BEGIN

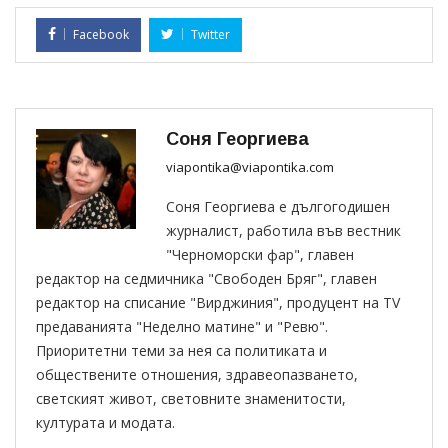
Facebook
Twitter
Соня Георгиева
viapontika@viapontika.com
Соня Георгиева е дългогодишен
журналист, работила във вестник
"Черноморски фар", главен
редактор на седмичника "Свободен Бряг", главен
редактор на списание "Вирджиния", продуцент на TV
предаванията "Неделно матине" и "Ревю".
Приоритетни теми за нея са политиката и
обществените отношения, здравеопазването,
светският живот, световните знаменитости,
културата и модата.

END

#### [Requirement]
When repeating the listing, keep each line exact and exclude the pictures.

#### [Output]
Facebook
Twitter
Соня Георгиева
viapontika@viapontika.com
Соня Георгиева е дългогодишен
журналист, работила във вестник
"Черноморски фар", главен
редактор на седмичника "Свободен Бряг", главен
редактор на списание "Вирджиния", продуцент на TV
предаванията "Неделно матине" и "Ревю".
Приоритетни теми за нея са политиката и
обществените отношения, здравеопазването,
светският живот, световните знаменитости,
културата и модата.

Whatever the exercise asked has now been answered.